Alva Smith, her southern family destitute after the Civil War, married into one of America’s great Gilded Age dynasties: the newly wealthy but socially shunned Vanderbilts. Ignored by New York’s old-money circles and determined to win respect, she designed and built nine mansions, hosted grand balls, and arranged for her daughter to marry a duke. But Alva also defied convention for women of her time, asserting power within her marriage and becoming a leader in the women's suffrage movement.
With a nod to Jane Austen and Edith Wharton, in A Well-Behaved Woman Therese Anne Fowler paints a glittering world of enormous wealth contrasted against desperate poverty, of social ambition and social scorn, of friendship and betrayal, and an unforgettable story of a remarkable woman. Meet Alva Smith Vanderbilt Belmont, living proof that history is made by those who know the rules—and how to break them.
Praise For A Well-Behaved Woman: A Novel of the Vanderbilts…
"Delicious." —People (Best Books of Fall 2018)
"Fowler’s Alva is tough, cagey and unwilling to settle for the role of high-society ornament — what’s not to like?" —The Washington Post
"A Well-Behaved Woman draws beauty from paradox: it is both detailed and fast-paced, loving and critical, heart-breaking and hopeful." —Chicago Review of Books
"A tale well-researched and honest, it returns to Alva Vanderbilt that which many historians have taken away: her voice." —New York Journal of Books
"Fascinating....This novel looks below the surface of the Vanderbilt family during the Gilded Age from the little-known perspective of this fiery heroine." —Real Simple (Best Books of 2018)

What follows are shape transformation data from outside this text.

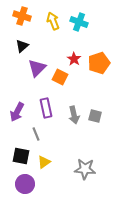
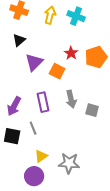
yellow arrow: (53, 21) -> (50, 15), turned 36
gray arrow: (74, 115) -> (71, 99), moved
black square: (21, 156) -> (12, 136), moved
gray star: (85, 169) -> (69, 163), moved
purple circle: (25, 184) -> (34, 176), moved

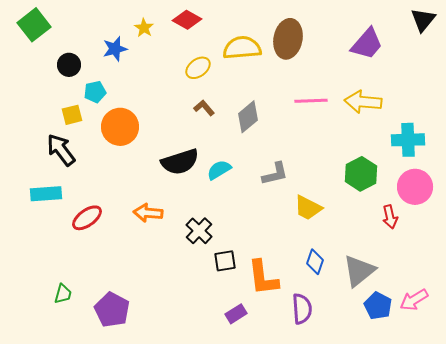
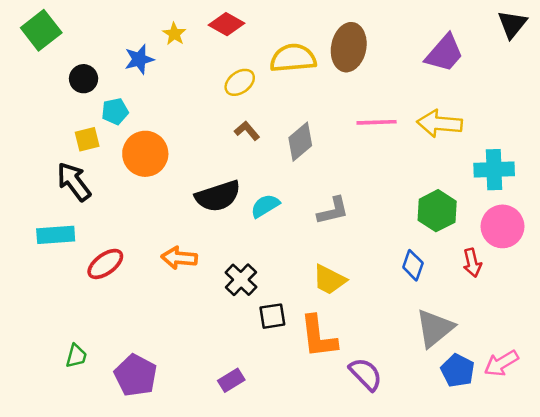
yellow trapezoid: (308, 208) -> (329, 280), moved
blue diamond: (315, 262) -> (413, 265), moved
purple semicircle: (302, 309) -> (366, 374), turned -40
purple rectangle: (236, 314) -> (231, 380), moved

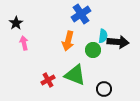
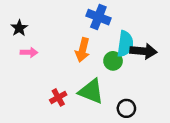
blue cross: (81, 14) -> (98, 17), turned -36
cyan semicircle: (103, 36) -> (125, 44), size x1.5
pink arrow: (24, 43) -> (29, 52), turned 104

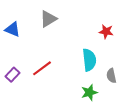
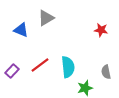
blue triangle: (13, 29) -> (21, 30), moved
cyan semicircle: (89, 60) -> (68, 67), moved

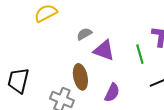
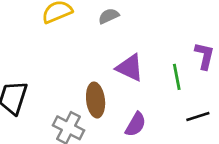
gray semicircle: (84, 34) -> (109, 16), moved

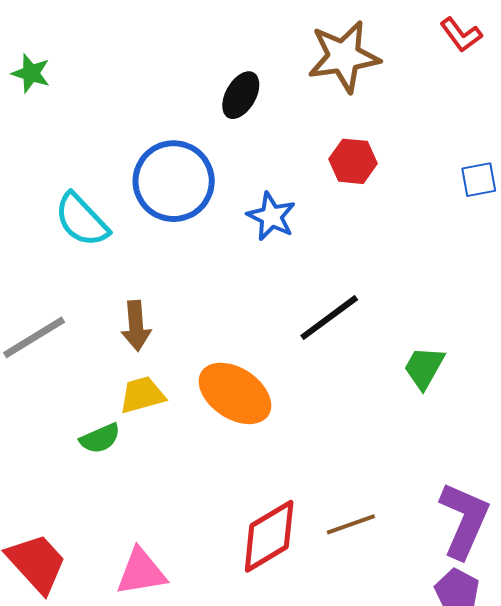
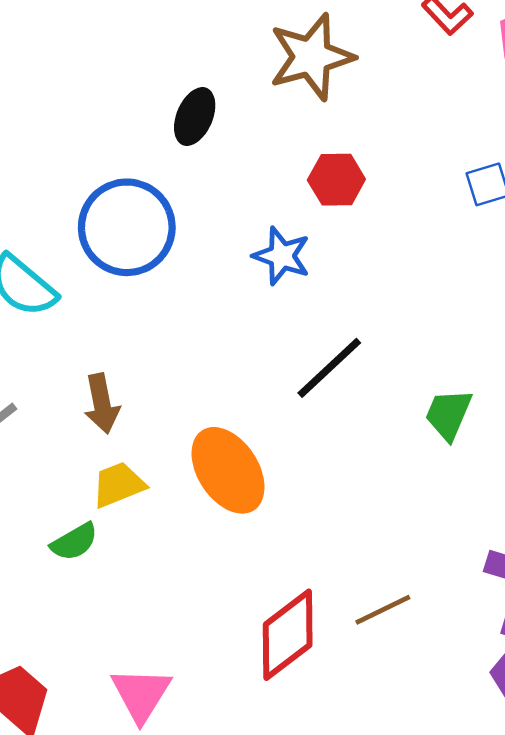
blue star: (271, 216) -> (282, 256), moved
orange ellipse: (235, 393) -> (228, 470), turned 30
pink triangle: (141, 572) -> (141, 694), turned -42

"Nothing short of mesmerizing." —Kirkus Reviews (starred review)
"Genius....Though the novel's lavish sweep and gorgeous details evoke a vanished world, Fowler's exploration of the way powerful women are simultaneously devalued and rewarded resonates powerfully." —Publishers Weekly (starred review)
"With you-are-there immediacy fueled by assured attention to biographical detail and deft weaving of labyrinthine intrigue, Fowler (Z, 2013) creates a thoroughly credible imagining of the challenges and emotional turmoil facing this fiercely independent woman." —Booklist
"A striking portrait of a woman ahead of her time and a true feminist icon." —Popsugar ("The 28 Best New Books to Curl Up With This Fall")

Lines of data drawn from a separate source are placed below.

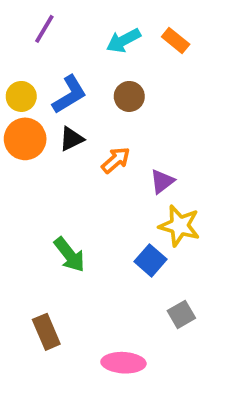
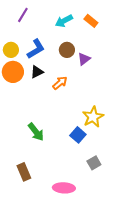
purple triangle: (162, 181) -> (84, 59), moved
yellow star: (179, 226) -> (93, 117), turned 30

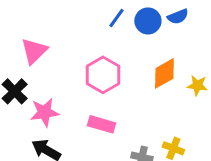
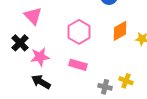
pink triangle: (34, 51) -> (33, 16), turned -30

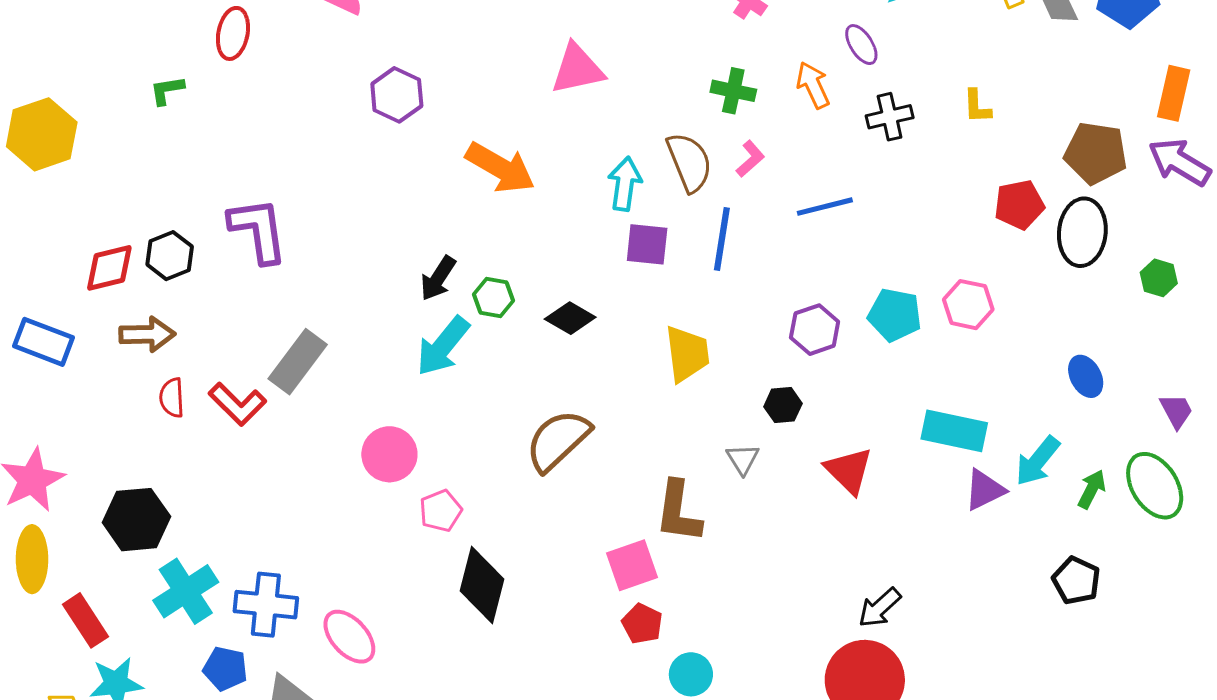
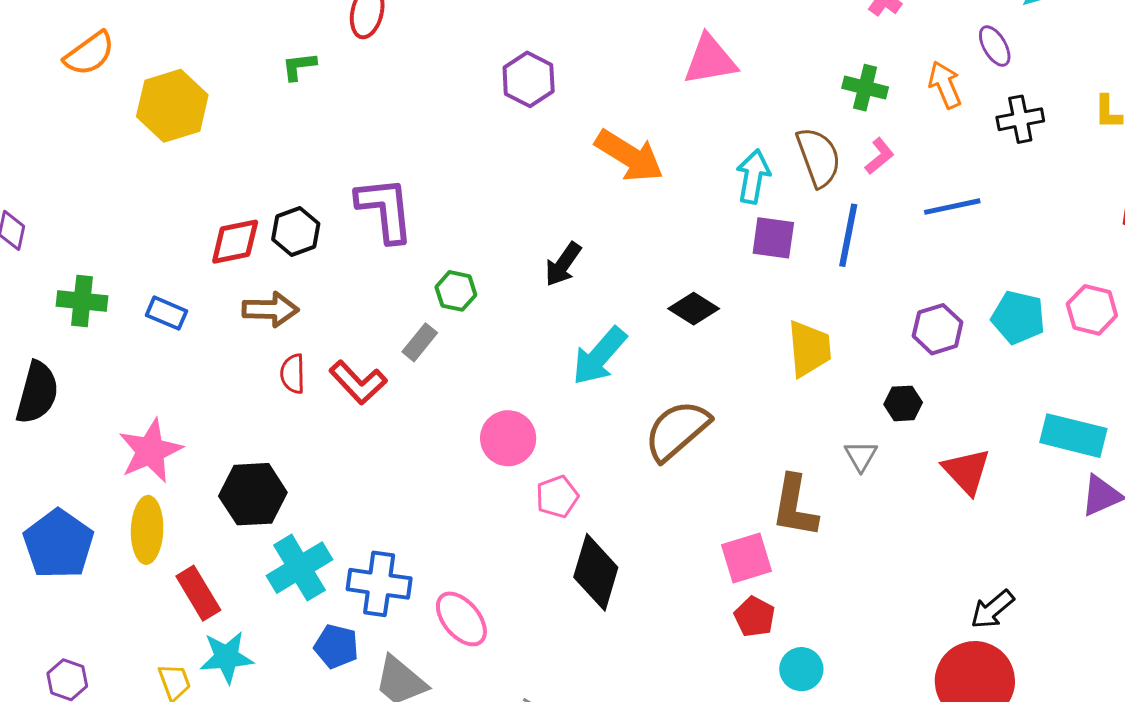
green hexagon: (494, 297) -> (456, 291), moved
blue rectangle: (44, 342) -> (167, 313), size x0.7
cyan arrow: (443, 346) -> (599, 356), moved
gray rectangle: (298, 362) -> (420, 342), size x0.6

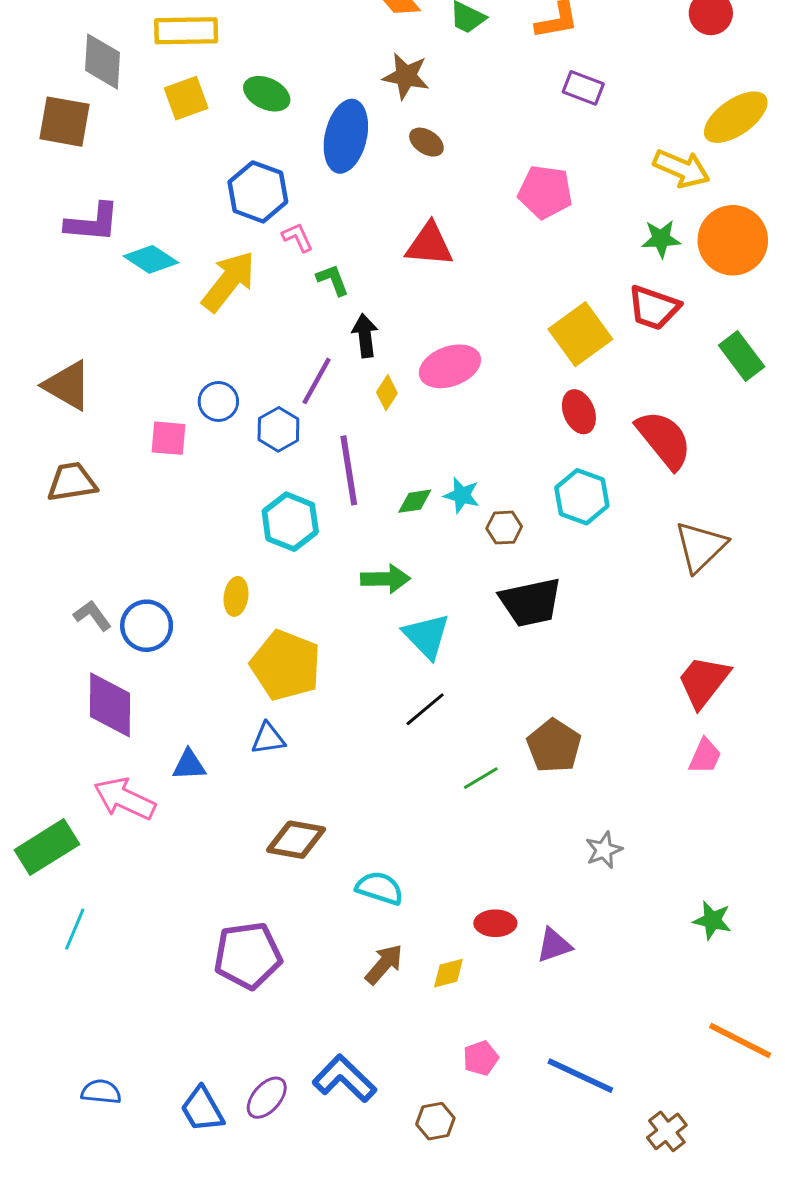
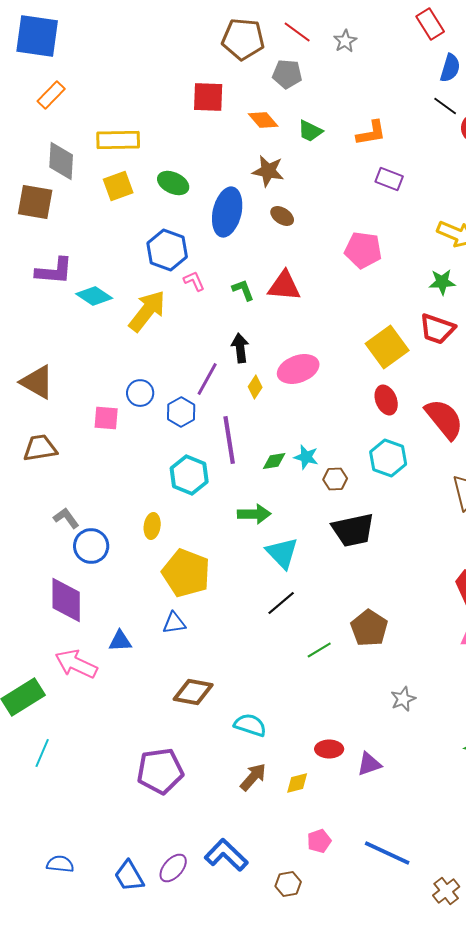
green L-shape: (333, 280) -> (243, 290), moved
gray L-shape: (92, 615) -> (66, 518), moved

"Like Gossip Girl minus more than a century." —The Skimm
"In this captivating novel about the indomitable Alva Vanderbilt, Therese Fowler plunges us with wonderful energy into New York’s Gilded Age. Alva provides a fascinating prism for the challenges and pleasures of era, and is endlessly engrossing as a character, full of action and vision and will—just the sort of woman I love knowing more about. I dare you not to dive right in."—Paula McLain, author of The Paris Wife and Love and Ruin
“Oh how I loved every instant I spent in the world Fowler has recreated here. The story of Alva Vanderbilt is elegantly and empathetically told. Prepare to be enthralled!” —Elin Hilderbrand, New York Times bestselling author of The Perfect Couple
“A Well-Behaved Woman is a gem: a fascinating tale of Gilded Age manners and mores, and one remarkable woman’s attempts to transcend them. Therese Anne Fowler, the immensely gifted writer who gave us all new insights into Zelda Fitzgerald in her novel, Z, has done it again for Alva Vanderbilt Belmont.” —Chris Bohjalian, #1 New York Times Bestselling Author of The Flight Attendant
"History comes alive in this immensely readable novel. Therese Anne Fowler takes us behind the velvet drapes of the Vanderbilt mansions in the late 19th century, exposing a world of passions and betrayal in which all is not as it seems. A Well-Behaved Woman is an extraordinary portrait of a strong, fascinating woman who rose above societal convention and even her own expectations to become so much more than anyone might have predicted.” —Christina Baker Kline, New York Times Bestselling author of A Piece of the World and Orphan Train
“The story of Alva Vanderbilt is long overdue for a telling, but it was worth the wait. Therese Anne Fowler has brought this compelling, complex woman to such dynamic life that she leaps off the pages. This is a delicious book, as well as a timely one.” —Melanie Benjamin, New York Times bestselling author of The Girls in the Picture
"In another writer’s hands, Alva Vanderbilt’s immense wealth and carefully calculated life might have proved barriers to readerly sympathy. But Fowler’s portrait is so nuanced, so complicated by context, and so informed by her own capacious generosity that we can’t help being drawn in. A Well-Behaved Woman is a deeply and sympathetically imagined guess as to who Alva might have been. This is a wonderful book!"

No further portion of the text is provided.